BRI-JM01 cells were seeded in glass chamber slides (Lab-Tek, NalgeNunc International, Rochester, NY, USA) at a density of 1 × 104 cells/0.8 cm2 in DF/5%. A total of 100 pmol/l TGF-β1 was added and the cells were incubated for an additional 24 hours. Cells were rinsed with PBS (repeated after each of the following steps), fixed in ice-cold 100% methanol (10 min), and permeabilized with 0.1% Triton X100 in PBS (5 min at room temperature). Nonspecific sites were blocked (30 min at room temperature) with 1.5% nonfat milk-powder in PBS (PBS/1.5% milk), followed by an incubation with antibodies raised against ZO-1 (1/500), E-cadherin (1/500), β-catenin (1/1000), N-cadherin (1/1000), and vimentin (1/50), all in PBS/1.5% milk. This was followed by incubation with a fluorescently conjugated secondary antibody (1/500 in PBS/1.5% milk) for 1 hour at room temperature. F-actin filaments were stained, after fixation of the cells in 4% paraformaldehyde, with Texas-red conjugated phalloidin (30 min at room temperature). Nuclei were counter stained on all slides (5 min at room temperature) using 0.4 μg/ml 4,6-diamidino-2-phenylindole (Sigma) in PBS. Slides were mounted using antifade (Molecular Probes) and fluorescent images were captured using a cooled Coolsnap CCD digital camera mounted on a Leitz upright microscope.

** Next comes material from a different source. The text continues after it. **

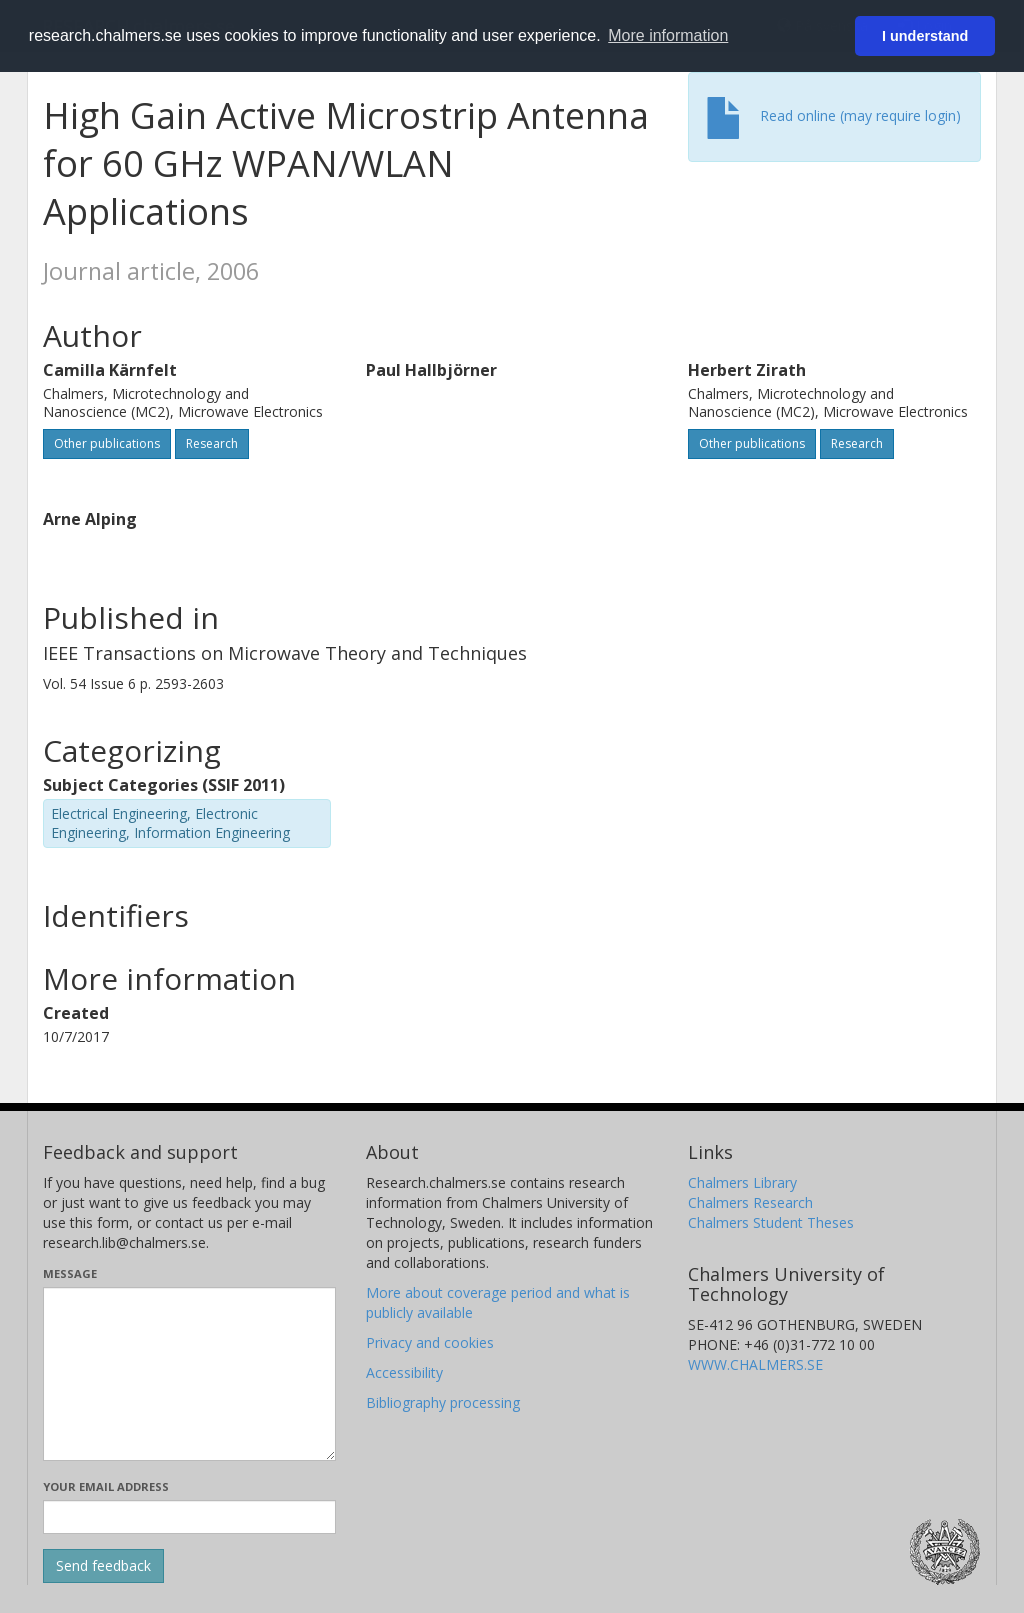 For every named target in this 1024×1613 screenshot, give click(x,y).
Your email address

Immunoprecipitations and western blot analysis
Semiconfluent monolayers of BRI-JM01, BRI-JM04, and BRI-JM05 cells were rinsed with PBS before lysis in CSK buffer (150 mmol/l NaCl, 10 mmol/l Pipes, 30 μmol/l MgCl2, 300 mmol/l sucrose, 2% Triton X-100) supplemented with a protease inhibitor cocktail (Roche Diagnostics, Laval, PQ, USA). The total ErbB-1, ErbB-2, ErbB-3, and ErbB-4 content of the cell lines was determined by resolving 20 μg total protein by 7.5% SDS-PAGE followed by western blotting. The phosphorylation status of the ErbB-2/Neu receptor was determined by immunopreciptation of ErbB-2/Neu, followed by western blotting with a phosphotyrosine specific antibody. Briefly, semiconfluent monolayers of BRI-JM01, BRI-JM03, and BRI-JM04 cell lines were lysed in lysis buffer (150 mmol/l NaCl; 50 mmol/l Tris-HCl, pH 8.0; 0.55% NP-40; 50 mmol/l NaF). Total protein (500 μg) was precleared with protein G sepharose (4 hours at 4°C) and the ErbB-2/Neu receptor was precipitated (16 hours at 4°C) using 2 μg monoclonal ErbB-2/Neu antibodies coupled to protein G sepharose. The next day precipitates were rinsed five times with lysis buffer and resolved by 7.5% SDS-PAGE.
The E-cadherin, N-cadherin, and β-catenin content of the BRI-JM01 cells was determined by lysing BRI-JM01 cells in CSK buffer after 24, 72, and 120 hours of TGF-β1 treatment (100 pmol/l final concentration) and resolving 20 μg total protein by 10% SDS-PAGE followed by western blotting.
All proteins were transferred to nitrocellulose, nonspecific sites were blocked using 5% non-fat milk powder in TBS (20 mmol/l Tris-HCl, pH 7.6; 137 mmol/l NaCl) containing 0.1% Tween 20 (TBS-T) for 1 hour at room temperature, and filters were then incubated with primary antibody (E-cadherin, ErbB-1, ErbB-2, ErbB-3, and ErbB-4, 1:500; N-cadherin and β-catenin, 1:1000; phospho-tyrosine, 1 μg/ml) in TBS-T/5% nonfat milk (16 hours at 4°C). Filters were washed with TBS-T (3 × 10 min), incubated with the appropriate secondary HRP-conjugated antibody (1:10,000, 1 hour at room temperature) in TBS-T/5% nonfat milk, and washed with TBS-T (3 × 10 min). Immunoreactive bands were visualized by chemiluminescence (Perkin Elmer, Boston, MA, USA).